A mediados de julio nos despertábamos con la noticia de que Holaluz –una de las comercializadoras de energía más interesantes de nuestro país– se encontraba, junto a otras seis pequeñas energéticas, bajo la lupa del Ministerio para la Transición Ecológica. Según la prensa, el organismo oficial había iniciado procedimientos de inhabilitación y traspaso de clientes por no haber pagado a las distribuidoras que les suministran la energía eléctrica que ellas sí cobran a sus usuarios. En caso de sanción, estas empresas quedarían inhabilitadas, es decir cerradas, y, aquí viene lo sospechoso, sus clientes serían transferidos a una comercializadora «de referencia», es decir, a cualquiera de las grandes compañías.

Poco después, desde Holaluz aclararon que se trataba de un malentendido con una de sus distribuidoras (de la que no se conoce el nombre) que les había denunciado por incumplir algún término del contrato, pero negaron el impago. Aseguraron que ya se había solucionado el problema mediante la firma de un acuerdo y que ambas partes lo habían puesto en conocimiento de las autoridades. Si es así, el proceso se paralizará aunque, de momento, el Gobierno no ha informado de cambios en el expediente.
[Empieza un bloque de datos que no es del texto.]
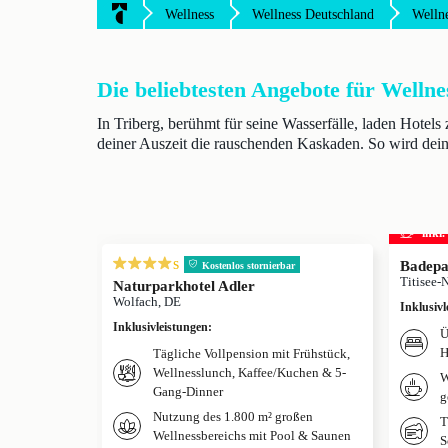
Wellness
Wellness Deutschland
Welln
Die beliebtesten Angebote für Wellne
In Triberg, berühmt für seine Wasserfälle, laden Hote
deiner Auszeit die rauschenden Kaskaden. So wird dei
inkl
s
Badepa
Kostenlos stornierbar
Titisee-
Naturparkhotel Adler
Wolfach, DE
Inklusivl
Inklusivleistungen
:
Ü
H
Tägliche Vollpension mit Frühstück,
Wellnesslunch, Kaffee/Kuchen & 5-
W
Gang-Dinner
g
Nutzung des 1.800 m² großen
T
Wellnessbereichs mit Pool & Saunen
S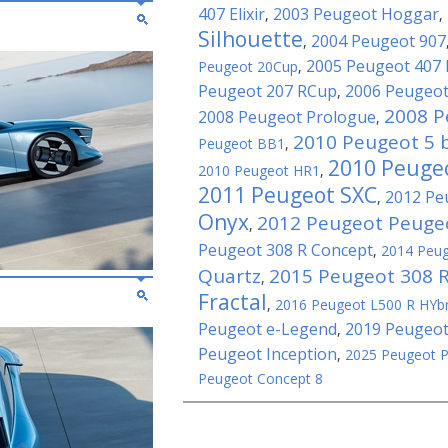
407 Elixir
2003 Peugeot Hoggar
,
,
Silhouette
2004 Peugeot 907
,
2005 Peugeot 407
Peugeot 20Cup
,
Peugeot 207 RCup
2006 Peugeot
,
2008 P
2008 Peugeot Prologue
,
2010 Peugeot 5 
Peugeot BB1
,
2010 Peuge
2010 Peugeot HR1
,
2011 Peugeot SXC
2012 Pe
,
Onyx
2012 Peugeot Peuge
,
Peugeot 308 R Concept
,
2014 Peug
Quartz
2015 Peugeot 308 R
,
Fractal
,
2016 Peugeot L500 R HYbr
Peugeot e-Legend
2019 Peugeot
,
Peugeot Inception
,
2025 Peugeot 
Peugeot Concept 8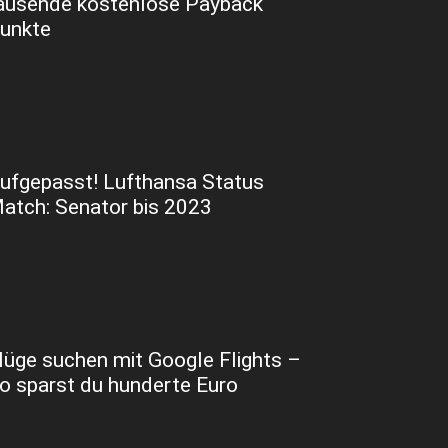
ausende kostenlose Payback
unkte
ufgepasst! Lufthansa Status
atch: Senator bis 2023
lüge suchen mit Google Flights –
o sparst du hunderte Euro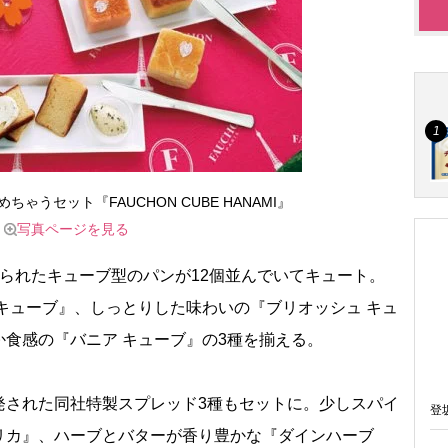
ゃうセット『FAUCHON CUBE HANAMI』
写真ページを見る
られたキューブ型のパンが12個並んでいてキュート。
キューブ』、しっとりした味わいの『ブリオッシュ キュ
食感の『バニア キューブ』の3種を揃える。
された同社特製スプレッド3種もセットに。少しスパイ
登
リカ』、ハーブとバターが香り豊かな『ダインハーブ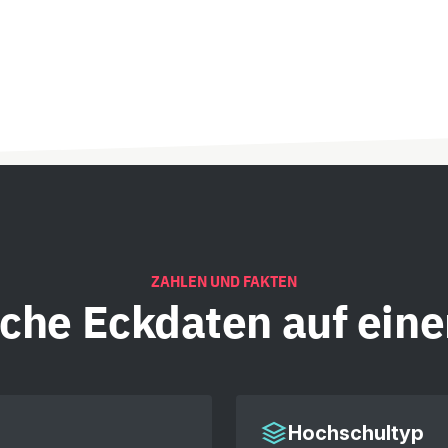
ZAHLEN UND FAKTEN
iche
Eckdaten auf eine
Hochschultyp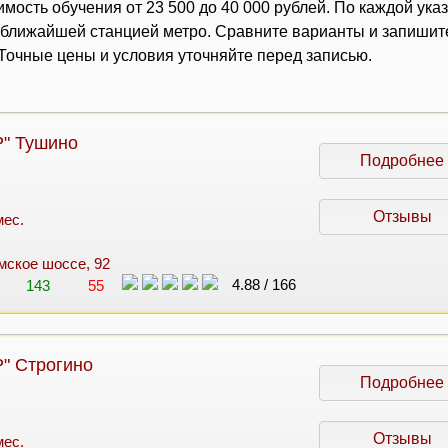
мость обучения от 23 500 до 40 000 рублей. По каждой ука
с ближайшей станцией метро. Сравните варианты и запишит
очные цены и условия уточняйте перед записью.
" Тушино
Подробнее
Отзывы
мес.
мское шоссе, 92
4.88
/
166
143
55
" Строгино
Подробнее
Отзывы
мес.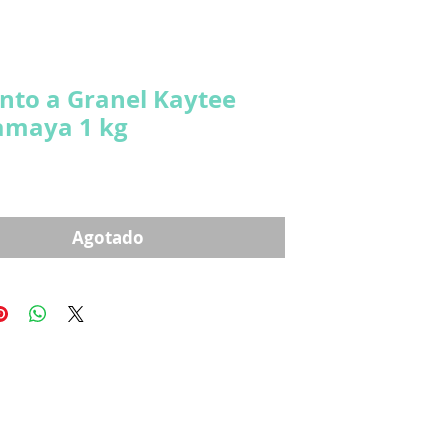
nto a Granel Kaytee
amaya 1 kg
ecio
Agotado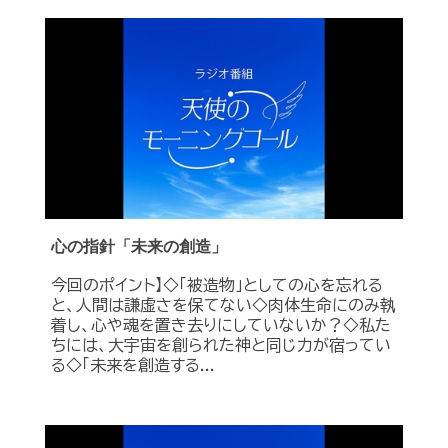
心の指針「未来の創造」
今回のポイント】◇「被造物」としての心を忘れる
と、人間は謙虚さを保てない◇肉体生命にのみ執
着し、心や魂を置き去りにしていないか？◇私た
ちには、大宇宙を創られた神と同じ力が宿ってい
る◇「未来を創造する...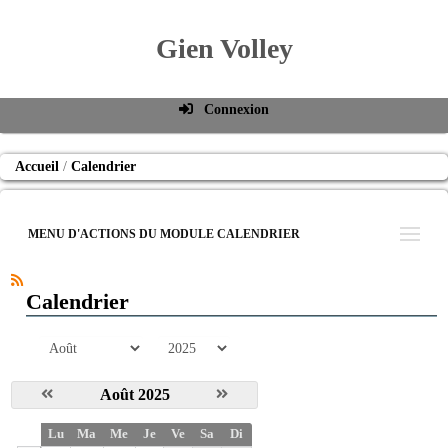
Gien Volley
Connexion
Identifiant de connexion
Accueil
Calendrier
Mot de passe
Connexion auto
MENU D'ACTIONS DU MODULE CALENDRIER
Connexion
S'inscrire
Calendrier
Mot de passe oublié
mois
année
Août 2025
S
Lu
Ma
Me
Je
Ve
Sa
Di
e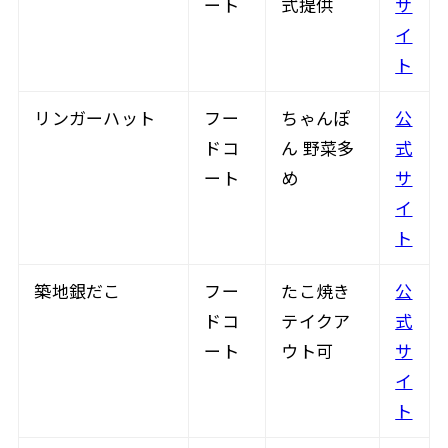
ート
式提供
サ
イ
ト
リンガーハット
フー
ちゃんぽ
公
ドコ
ん 野菜多
式
ート
め
サ
イ
ト
築地銀だこ
フー
たこ焼き
公
ドコ
テイクア
式
ート
ウト可
サ
イ
ト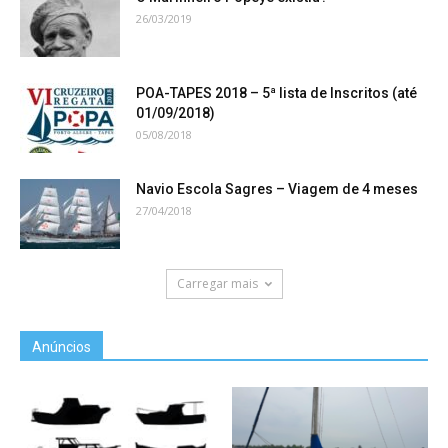
26/03/2019
POA-TAPES 2018 – 5ª lista de Inscritos (até
01/09/2018)
05/08/2018
Navio Escola Sagres – Viagem de 4 meses
27/04/2018
Carregar mais
Anúncios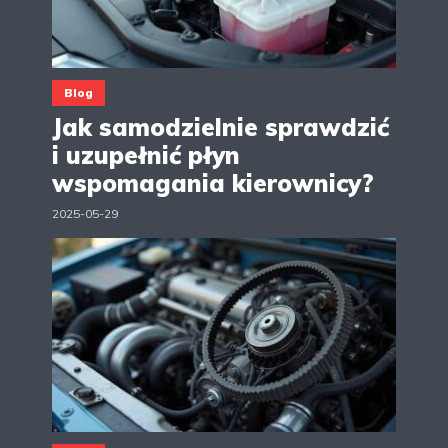
Blog
Jak samodzielnie sprawdzić
i uzupełnić płyn
wspomagania kierownicy?
2025-05-29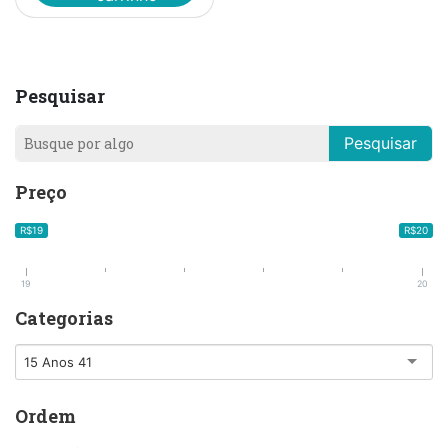
Pesquisar
Pesquisar
Preço
R$19
R$20
19
20
Categorias
15 Anos 41
Ordem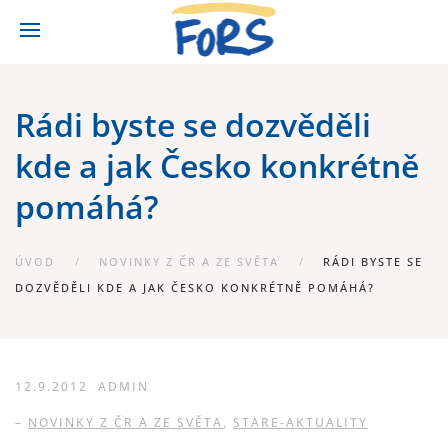
Rádi byste se dozvěděli
kde a jak Česko konkrétně
pomáhá?
ÚVOD
NOVINKY Z ČR A ZE SVĚTA
RÁDI BYSTE SE
DOZVĚDĚLI KDE A JAK ČESKO KONKRÉTNĚ POMÁHÁ?
12.9.2012
ADMIN
–
NOVINKY Z ČR A ZE SVĚTA
,
STARE-AKTUALITY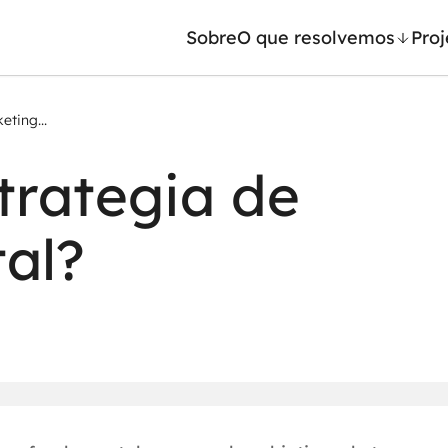
Sobre
O que resolvemos
Proj
ting...
/ Machine Learning
Automação inteligente
trategia de
Generativa
Integração de IA
ntes de IA
RPA e hiperautomação
tal?
leradores de IA
AI Day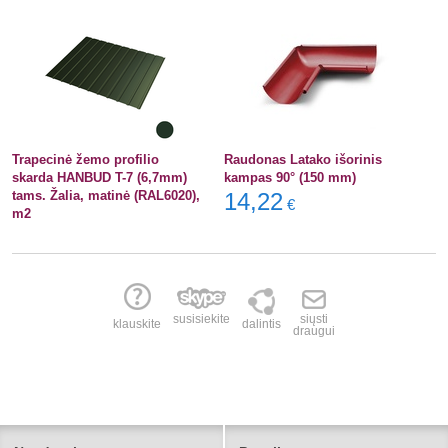
Trapecinė žemo profilio
Raudonas Latako išorinis
skarda HANBUD T-7 (6,7mm)
kampas 90° (150 mm)
tams. Žalia, matinė (RAL6020),
14,22
€
m2
susisiekite
siųsti
klauskite
dalintis
draugui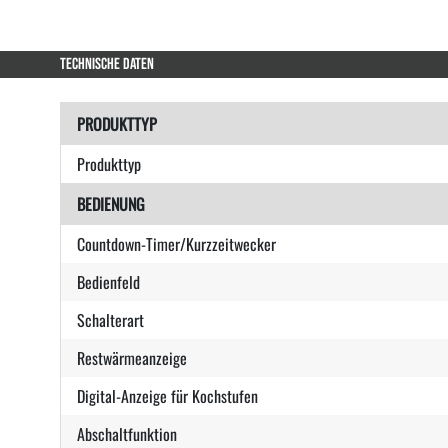
TECHNISCHE DATEN
PRODUKTTYP
Produkttyp
BEDIENUNG
Countdown-Timer/Kurzzeitwecker
Bedienfeld
Schalterart
Restwärmeanzeige
Digital-Anzeige für Kochstufen
Abschaltfunktion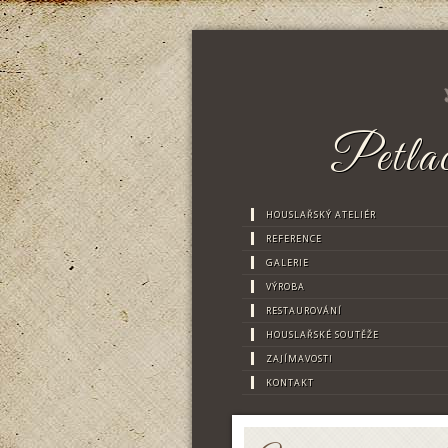
Petlac
HOUSLAŘSKÝ ATELIÉR
REFERENCE
GALERIE
VÝROBA
RESTAUROVÁNÍ
HOUSLAŘSKÉ SOUTĚŽE
ZAJÍMAVOSTI
KONTAKT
Es como si empresas como Holaluz, que nació de la mano de la OCU (Organización de Consumidores y Usuarios); que apuesta por las energías renovables; que pretende no estafar a sus clientes y que es una de las eléctricas que más crece –250.000 abonados y 500 nuevos contratos al día– molestaran en ciertos sectores, tanto políticos como empresariales. La conclusión, en las próximas semanas.